Definition of Regret, Race, Health Literacy and Functional Problems
Treatment regret was assessed based on a validated two-question questionnaire. Patients were considered to have treatment regret if they either answered 'definitely false' or 'mostly false' to the question 'If I had known everything I could have known, I would still have chosen the same treatment approach for prostate cancer,' or if they answered 'mostly true' or 'definitely true' to the question 'During the past 4 weeks, I felt I would be better off if I had chosen a different treatment approach for prostate cancer.' Race was determined at the time of the study as non-Hispanic white, black, non-black Hispanic, Asian and American-Indian. Health literacy was determined based on the Rapid Estimation of Literacy of Medicine (REALM-SF), a reliable and validated short form derived from the widely used and validated longer (66-word) REALM form. English-speaking persons were asked to pronounce the following seven words aloud: 'Menopause, Exercise, Rectal, Behavior, Antibiotics, Jaundice and Anemia.' We collapsed health literacy findings into two mutually exclusive groups—ninth grade or higher health literacy (all seven words pronounced correctly) or less than ninth grade health literacy (less than seven words pronounced correctly). For each of sexual, bowel and urinary domains, patients were asked 'Overall, how big a problem has your function been for you during the last 4 weeks?' with the five possible answers being 'No problem,' 'Very small problem,' 'Small problem,' 'Moderate problem,' 'Very big problem.' As more than 50% of the patients answered 'No problem,' we dichotomized functional issues for the purpose of modeling as 'No problem' versus 'Any problem.'
Statistical Analysis
Responses to initial questionnaires at study entry were used for all analyses.
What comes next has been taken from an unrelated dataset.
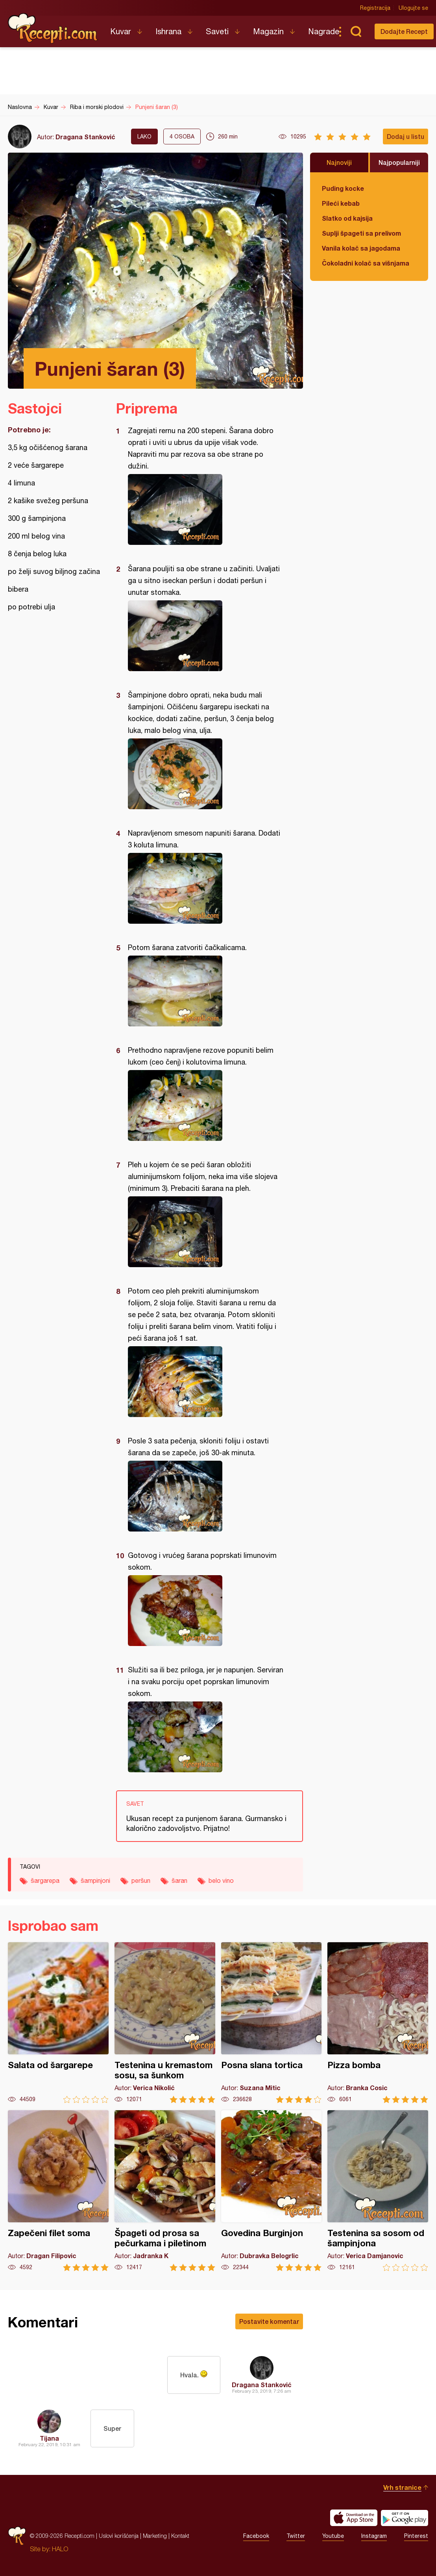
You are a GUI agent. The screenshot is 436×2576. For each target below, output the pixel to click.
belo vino (221, 1880)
Fisher's exact test was used to perform univariate analyses to determine whether race (black versus non-black), health literacy (health literate versus not), sexual problems (yes versus no), urinary problems (yes versus no), bowel problems (yes versus no), age (continuous), cardiovascular comorbidity (yes versus no, as previously reported), living situation (lives with partners versus not), educational status (graduated high school versus not) or treatment type (radiation versus surgery) was associated with treatment regret. Fisher's exact test was also used to compare baseline clinical and demographic characteristics between non-black and black patients. Multivariable logistic regression was used to determine whether race was associated with treatment regret after adjusting for the previously listed sociodemographic factors, time since initial treatment, health literacy, treatment type and patient-reported complications after treatment (bowel, urinary and sexual). Furthermore, a multivariable logistic regression model was used to explore whether there was an interaction between race and the presence of patient-reported sexual problems with regards to treatment regret. Adjusted odds ratios (AORs) and 95% confidence intervals (CIs) were reported for each covariate and a P-value of <0.05 was used to determine statistical significance. SAS version 9.3 (SAS Institute, Cary, NC, USA) was used for all calculations.